Gattaca is based on the idea of genetic manipulation. Vincent Freeman (Ethan Hawke), a genetic “in-valid,” is barred from leaving the planet. He is allowed to join the Gattaca space program by purchasing “valid” DNA, where he finds love with Irene. While Gattaca is more than 20 years old, the movie’s material has been judged quite plausible, since genetic modification of infants and modifying DNA has become a hot subject. It has also been stated that if offspring were genetically modified, there would be a separation between those who are and those who are not, as depicted in the film.
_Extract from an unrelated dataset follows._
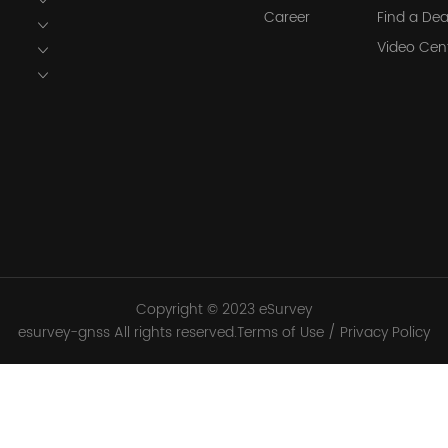
Career
Find a Dea
Video Cen
Copyright © 2023 eSurvey
esurvey-gnss All rights reserved.Terms of Use / Privacy Policy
Interstellar is undoubtedly one of the most appreciated science-fiction movies, especially from the brilliant Christopher Nolan. Interstellar covers various facets of science and space travel by portraying retired NASA pilot turned farmer Cooper (Matthew McConaughey), who is brought in to help a team of scientists try to locate another livable planet through a wormhole. The movie has been hailed for its depiction of the black hole known as “Gargantua”, which is regarded as one of the most realistic movie depictions of a black hole. Another reality shown in the video is that going too near to a massive object’s gravity well might cause the time to move extremely slower than it would for people on Earth. This is demonstrated when Cooper returns to the spacecraft with his remaining crew and discovers that 23 years have passed on Earth during their stay.
#6 The Martian
The Martian, based on the novel of the same name, depicts the odyssey of astronaut Mark Watney (Matt Damon), who is abandoned on Mars after a violent storm and fights for survival. One of the most accurate details in the movie is the transit duration between Earth and Mars, which takes a rigorous 8 months with present technology. Another accuracy worthy of mention is that it would certainly be able to cultivate plants in Martian soil. The abundance of dust devils shown throughout the movie is another realistic depiction of Mars’ terrain, and while it may be overstated for entertainment purposes, the depiction is accurate despite Mars’ low atmosphere.
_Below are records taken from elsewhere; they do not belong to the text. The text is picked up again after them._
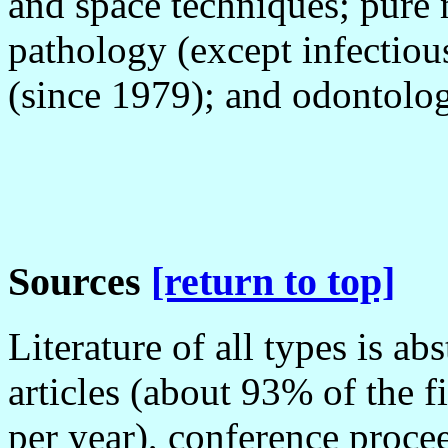
and space techniques; pure 
pathology (except infectiou
(since 1979); and odontolog
Sources
[return to top]
Literature of all types is a
articles (about 93% of the f
per year), conference procee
When 12 unidentified spacecraft crash-land on Earth, linguistics professor Louise Banks (Amy Adams) is tasked with leading the inquiry. As national tensions mount, the crew is racing against the clock to discover a means to connect with the extraterrestrials. Arrival is commended for its emphasis on linguistics in the context of extraterrestrial contact. While not every component of the movie is correct, the primary aspect of language decoding is. Banks must master the language in its entirety in order to correctly understand the extraterrestrials’ instructions. Other inaccuracies include the alien ship’s artificial gravity and the notion that the visitors would dwell in a different environment than Earth.
#8 Blade Runner 2049
In Blade Runner 2049, LAPD replicant K (Ryan Gosling) finds the tragic story of another replicant who gave birth. The movie features K as he looks for the child and learns a grim reality. This follow-up to the classic Blade Runner from the 1980s depicts climate change and how, if left uncontrolled, it would devour the world, turning it into a desolate wasteland. The situation of the climate is dismal throughout the movie, and while it is not a realistic depiction of what the world will look like in 2049, it is an accurate depiction of how climate change might ultimately devour the earth in the coming decades. Based on both science and the condition of the world, the movie feels more contemporary than futuristic.